Echono, therefore, disclosed that the fund has commenced the construction of 36 modern hostel facilities in tertiary institutions in 2024 and has been given the directive by the president to increase them to 72 in 2025.
“This year we are doing about 36 of them and are at various stages; many of them have fulfilled the procurement circle. Others are being done through PPP. I was there to launch the one in Akwa Ibom, and I have been informed that three others are ready to commence.
“But the good news is that Mr President has directed that we intensify this. So instead of doing 36, next year we’ll be doing 72,” he said.
He also noted that after raising the issue of campus transportation with the president, he directed the fund to work with relevant agencies to convert existing buses to CNG and provide mass transit buses for students on campus as part of TETFund’s intervention for next year.
On the issue of power on campuses, Echono lamented that some universities were charged between N300 million and N400 million as electricity bills in one month, wondering how the institutions can cope if there is no urgent intervention.
He therefore disclosed that TETFund has commenced conversations and held a meeting with people from the Ministry of Power to find a way to address the issue of power supply in tertiary schools.
“It’s going to be one of the major issues we are going to look at when we call our major stakeholders meeting of all heads of schools. We have to put our heads together to see how we need to have alternative power sources that will reduce the burden.
“As I speak, some universities are getting N300 million to N400 million in electricity bills in one month. How can they cope? Some are even rationing; they have light for only four hours a day,” he said.
He further revealed that the president has also directed the immediate payment of four months of salary arrears owed by the Senior Staff Association of Nigerian Universities (SSANU) and the Non-Academic Staff Union of Nigerian Universities (NASU).
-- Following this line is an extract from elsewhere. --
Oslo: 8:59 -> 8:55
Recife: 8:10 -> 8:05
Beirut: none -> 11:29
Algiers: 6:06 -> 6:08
He, therefore, urged the student leaders to dissuade other youths from engaging in acts that could cause social disorder, as the government was willing to listen to their demands.
Echono noted that the government has heard the youths and is willing to address all the demands they are making. He urged aggrieved youths to seek negotiation channels rather than resort to protests they can’t guarantee would not be hijacked by hoodlums.
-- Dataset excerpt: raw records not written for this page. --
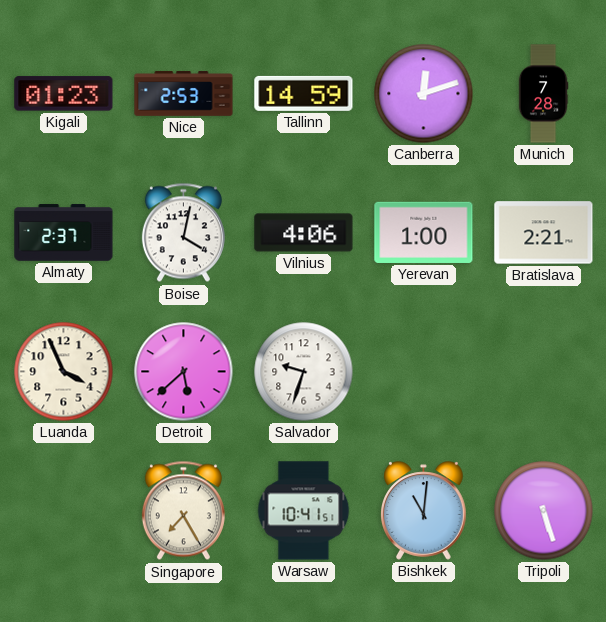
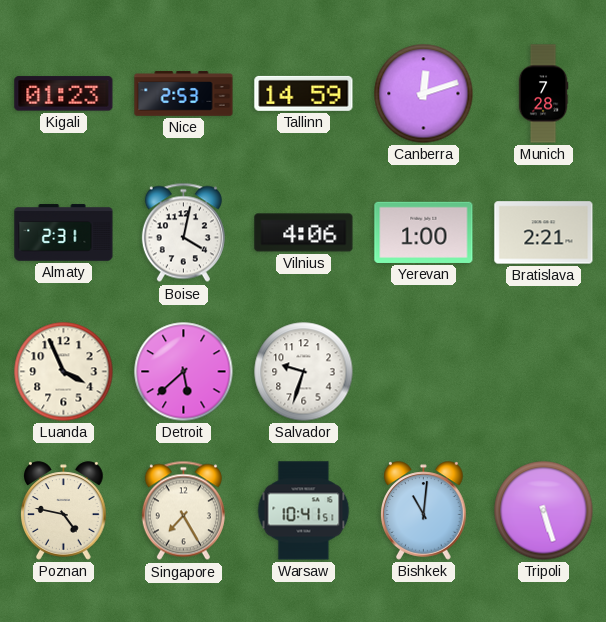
Almaty: 2:37 -> 2:31
Poznan: none -> 4:47
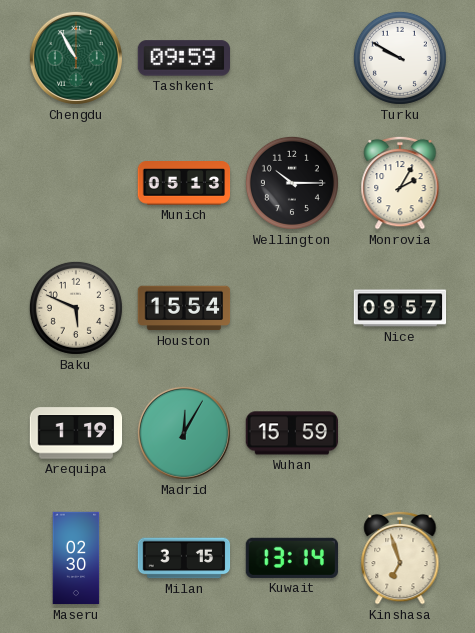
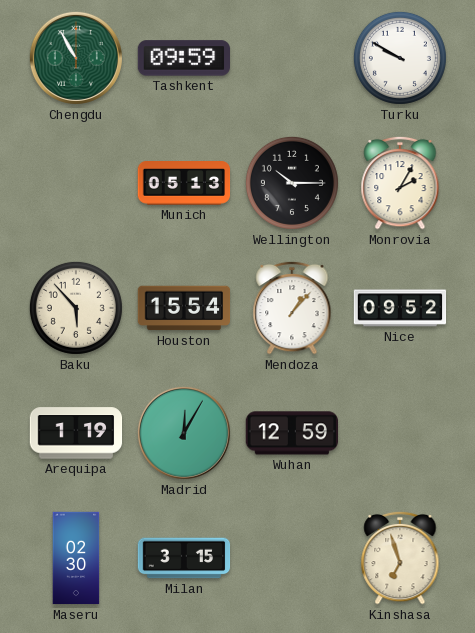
Baku: 5:49 -> 5:53
Mendoza: none -> 1:07
Nice: 09:57 -> 09:52
Wuhan: 15:59 -> 12:59
Kuwait: 13:14 -> none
The TETFund boss said President Tinubu listens to all complaints and urges the students to articulate their demands and seek an audience with those in authority for negotiation.
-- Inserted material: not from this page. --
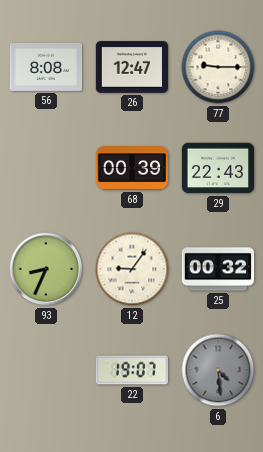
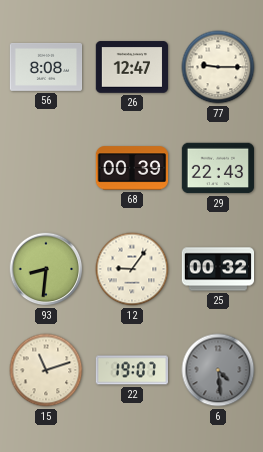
93: 8:34 -> 8:31
15: none -> 11:12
“Whatever is the concern of our students, what are their demands and what are their expectations, we make bold to say, we have a listening president, we have access to this president, and when you make your views known, we’ll always convey them,” he said.
Echono’s remarks are coming on the heels of fruitful engagements between the Nigerian government and students, which have led to the students effectively pulling out of the planned protest and opting for negotiation.
The National President of NANS, Comrade Emonefe, noted that the leadership of NANS has resolved not to go on a national protest because it has realised that most of the interventions the students were enjoying were not gotten through protests.
“We didn’t get them through protest, and we believe that through dialogue we can achieve more. The student loan—we didn’t get it through protest.
“If we protest, we will not get results, things will be destroyed, our academic calendar will be obstructed, and we’ll spend more years in school; we don’t want that.
“We want to set up a committee to ensure that those who want to use our students and mobilise them on our campuses are monitored. Those who want to infiltrate our campuses, we are not going to accept; they cannot use us,” the NANS president said.
He also expressed delight at TETFUND’s proposed intervention in power, describing it as an issue that is very important to Nigerian students.
He appealed to TETFund to, as part of its intervention in the subsector, build a befitting secretariat for Nigerian students and support agricultural projects for universities in which students can be engaged and institutions can generate funds to fund themselves.